• [SUPPLIED MATERIAL]
= Beginning of Section =

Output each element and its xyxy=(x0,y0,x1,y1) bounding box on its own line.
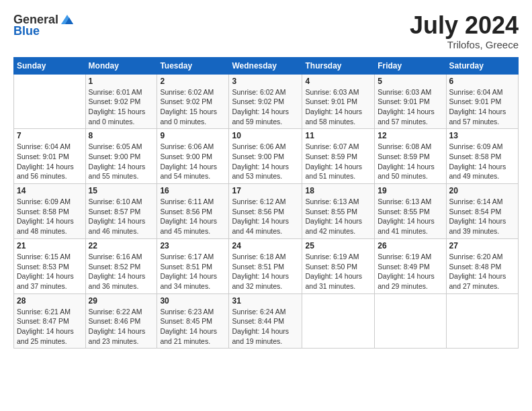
day-info: Sunrise: 6:17 AM Sunset: 8:51 PM Dayligh… xyxy=(160,252,226,291)
day-info: Sunrise: 6:07 AM Sunset: 8:59 PM Dayligh… xyxy=(305,142,371,181)
day-number: 18 xyxy=(305,186,371,195)
day-number: 11 xyxy=(305,131,371,140)
day-cell xyxy=(375,293,446,349)
day-number: 9 xyxy=(160,131,226,140)
day-number: 31 xyxy=(232,296,299,306)
day-info: Sunrise: 6:23 AM Sunset: 8:45 PM Dayligh… xyxy=(160,307,226,347)
day-number: 25 xyxy=(305,241,371,250)
day-cell: 6Sunrise: 6:04 AM Sunset: 9:01 PM Daylig… xyxy=(446,74,518,129)
day-cell: 18Sunrise: 6:13 AM Sunset: 8:55 PM Dayli… xyxy=(302,184,375,239)
day-cell: 14Sunrise: 6:09 AM Sunset: 8:58 PM Dayli… xyxy=(14,184,86,239)
day-info: Sunrise: 6:04 AM Sunset: 9:01 PM Dayligh… xyxy=(17,142,83,181)
day-number: 26 xyxy=(378,241,443,250)
logo-icon xyxy=(60,12,75,27)
day-info: Sunrise: 6:11 AM Sunset: 8:56 PM Dayligh… xyxy=(160,197,226,236)
day-cell: 16Sunrise: 6:11 AM Sunset: 8:56 PM Dayli… xyxy=(157,184,229,239)
weekday-header-saturday: Saturday xyxy=(446,57,518,74)
day-cell: 7Sunrise: 6:04 AM Sunset: 9:01 PM Daylig… xyxy=(14,129,86,184)
day-number: 23 xyxy=(160,241,226,250)
page: General Blue July 2024 Trilofos, Greece … xyxy=(0,0,532,411)
day-cell: 25Sunrise: 6:19 AM Sunset: 8:50 PM Dayli… xyxy=(302,238,375,293)
day-info: Sunrise: 6:24 AM Sunset: 8:44 PM Dayligh… xyxy=(232,307,299,347)
title-month: July 2024 xyxy=(410,12,519,39)
title-location: Trilofos, Greece xyxy=(410,39,519,50)
week-row-1: 1Sunrise: 6:01 AM Sunset: 9:02 PM Daylig… xyxy=(14,74,519,129)
day-cell: 13Sunrise: 6:09 AM Sunset: 8:58 PM Dayli… xyxy=(446,129,518,184)
day-number: 30 xyxy=(160,296,226,306)
day-number: 14 xyxy=(17,186,83,195)
day-info: Sunrise: 6:02 AM Sunset: 9:02 PM Dayligh… xyxy=(232,87,299,127)
day-number: 22 xyxy=(89,241,154,250)
day-info: Sunrise: 6:12 AM Sunset: 8:56 PM Dayligh… xyxy=(232,197,299,236)
day-cell: 5Sunrise: 6:03 AM Sunset: 9:01 PM Daylig… xyxy=(375,74,446,129)
day-cell xyxy=(14,74,86,129)
day-cell: 21Sunrise: 6:15 AM Sunset: 8:53 PM Dayli… xyxy=(14,238,86,293)
day-info: Sunrise: 6:06 AM Sunset: 9:00 PM Dayligh… xyxy=(232,142,299,181)
day-cell: 8Sunrise: 6:05 AM Sunset: 9:00 PM Daylig… xyxy=(85,129,157,184)
day-number: 13 xyxy=(449,131,515,140)
day-cell: 19Sunrise: 6:13 AM Sunset: 8:55 PM Dayli… xyxy=(375,184,446,239)
day-cell: 30Sunrise: 6:23 AM Sunset: 8:45 PM Dayli… xyxy=(157,293,229,349)
calendar-table: SundayMondayTuesdayWednesdayThursdayFrid… xyxy=(13,57,519,349)
day-info: Sunrise: 6:14 AM Sunset: 8:54 PM Dayligh… xyxy=(449,197,515,236)
day-cell: 9Sunrise: 6:06 AM Sunset: 9:00 PM Daylig… xyxy=(157,129,229,184)
day-cell: 22Sunrise: 6:16 AM Sunset: 8:52 PM Dayli… xyxy=(85,238,157,293)
day-info: Sunrise: 6:06 AM Sunset: 9:00 PM Dayligh… xyxy=(160,142,226,181)
week-row-3: 14Sunrise: 6:09 AM Sunset: 8:58 PM Dayli… xyxy=(14,184,519,239)
day-info: Sunrise: 6:19 AM Sunset: 8:50 PM Dayligh… xyxy=(305,252,371,291)
day-info: Sunrise: 6:10 AM Sunset: 8:57 PM Dayligh… xyxy=(89,197,154,236)
day-number: 3 xyxy=(232,77,299,86)
day-cell: 27Sunrise: 6:20 AM Sunset: 8:48 PM Dayli… xyxy=(446,238,518,293)
day-cell: 24Sunrise: 6:18 AM Sunset: 8:51 PM Dayli… xyxy=(229,238,302,293)
day-info: Sunrise: 6:21 AM Sunset: 8:47 PM Dayligh… xyxy=(17,307,83,347)
day-info: Sunrise: 6:03 AM Sunset: 9:01 PM Dayligh… xyxy=(378,87,443,127)
day-info: Sunrise: 6:08 AM Sunset: 8:59 PM Dayligh… xyxy=(378,142,443,181)
day-cell xyxy=(446,293,518,349)
day-info: Sunrise: 6:20 AM Sunset: 8:48 PM Dayligh… xyxy=(449,252,515,291)
title-block: July 2024 Trilofos, Greece xyxy=(410,12,519,50)
day-number: 17 xyxy=(232,186,299,195)
day-number: 12 xyxy=(378,131,443,140)
day-info: Sunrise: 6:03 AM Sunset: 9:01 PM Dayligh… xyxy=(305,87,371,127)
day-info: Sunrise: 6:13 AM Sunset: 8:55 PM Dayligh… xyxy=(378,197,443,236)
day-info: Sunrise: 6:09 AM Sunset: 8:58 PM Dayligh… xyxy=(449,142,515,181)
day-cell: 4Sunrise: 6:03 AM Sunset: 9:01 PM Daylig… xyxy=(302,74,375,129)
day-info: Sunrise: 6:13 AM Sunset: 8:55 PM Dayligh… xyxy=(305,197,371,236)
day-cell xyxy=(302,293,375,349)
day-cell: 10Sunrise: 6:06 AM Sunset: 9:00 PM Dayli… xyxy=(229,129,302,184)
weekday-header-row: SundayMondayTuesdayWednesdayThursdayFrid… xyxy=(14,57,519,74)
day-number: 24 xyxy=(232,241,299,250)
weekday-header-wednesday: Wednesday xyxy=(229,57,302,74)
weekday-header-monday: Monday xyxy=(85,57,157,74)
day-number: 5 xyxy=(378,77,443,86)
day-info: Sunrise: 6:19 AM Sunset: 8:49 PM Dayligh… xyxy=(378,252,443,291)
day-cell: 23Sunrise: 6:17 AM Sunset: 8:51 PM Dayli… xyxy=(157,238,229,293)
day-number: 29 xyxy=(89,296,154,306)
day-number: 2 xyxy=(160,77,226,86)
day-cell: 11Sunrise: 6:07 AM Sunset: 8:59 PM Dayli… xyxy=(302,129,375,184)
weekday-header-friday: Friday xyxy=(375,57,446,74)
day-cell: 12Sunrise: 6:08 AM Sunset: 8:59 PM Dayli… xyxy=(375,129,446,184)
day-cell: 26Sunrise: 6:19 AM Sunset: 8:49 PM Dayli… xyxy=(375,238,446,293)
day-cell: 31Sunrise: 6:24 AM Sunset: 8:44 PM Dayli… xyxy=(229,293,302,349)
day-cell: 1Sunrise: 6:01 AM Sunset: 9:02 PM Daylig… xyxy=(85,74,157,129)
day-info: Sunrise: 6:15 AM Sunset: 8:53 PM Dayligh… xyxy=(17,252,83,291)
week-row-2: 7Sunrise: 6:04 AM Sunset: 9:01 PM Daylig… xyxy=(14,129,519,184)
week-row-5: 28Sunrise: 6:21 AM Sunset: 8:47 PM Dayli… xyxy=(14,293,519,349)
day-cell: 15Sunrise: 6:10 AM Sunset: 8:57 PM Dayli… xyxy=(85,184,157,239)
day-info: Sunrise: 6:02 AM Sunset: 9:02 PM Dayligh… xyxy=(160,87,226,127)
day-number: 6 xyxy=(449,77,515,86)
day-info: Sunrise: 6:04 AM Sunset: 9:01 PM Dayligh… xyxy=(449,87,515,127)
day-info: Sunrise: 6:18 AM Sunset: 8:51 PM Dayligh… xyxy=(232,252,299,291)
day-number: 8 xyxy=(89,131,154,140)
weekday-header-thursday: Thursday xyxy=(302,57,375,74)
day-info: Sunrise: 6:22 AM Sunset: 8:46 PM Dayligh… xyxy=(89,307,154,347)
week-row-4: 21Sunrise: 6:15 AM Sunset: 8:53 PM Dayli… xyxy=(14,238,519,293)
weekday-header-sunday: Sunday xyxy=(14,57,86,74)
day-info: Sunrise: 6:09 AM Sunset: 8:58 PM Dayligh… xyxy=(17,197,83,236)
day-number: 21 xyxy=(17,241,83,250)
day-info: Sunrise: 6:05 AM Sunset: 9:00 PM Dayligh… xyxy=(89,142,154,181)
day-cell: 3Sunrise: 6:02 AM Sunset: 9:02 PM Daylig… xyxy=(229,74,302,129)
day-number: 28 xyxy=(17,296,83,306)
day-cell: 29Sunrise: 6:22 AM Sunset: 8:46 PM Dayli… xyxy=(85,293,157,349)
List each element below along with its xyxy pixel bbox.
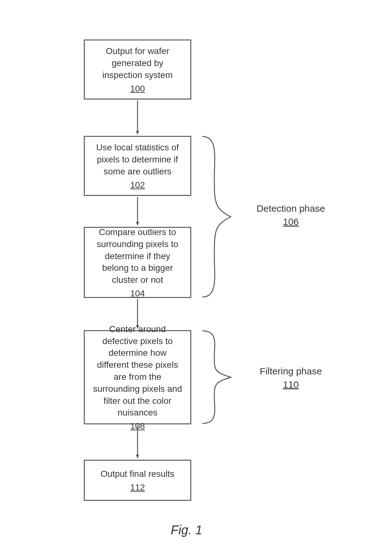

= End of Section =

• [PROBLEM TO SOLVE] Return each full line of the entries that contains the word "Greece".

• [RESULT]
page: General Blue July 2024 Trilofos, Greece … xyxy=(0,0,532,411)
title-location: Trilofos, Greece xyxy=(410,39,519,50)
title-block: July 2024 Trilofos, Greece xyxy=(410,12,519,50)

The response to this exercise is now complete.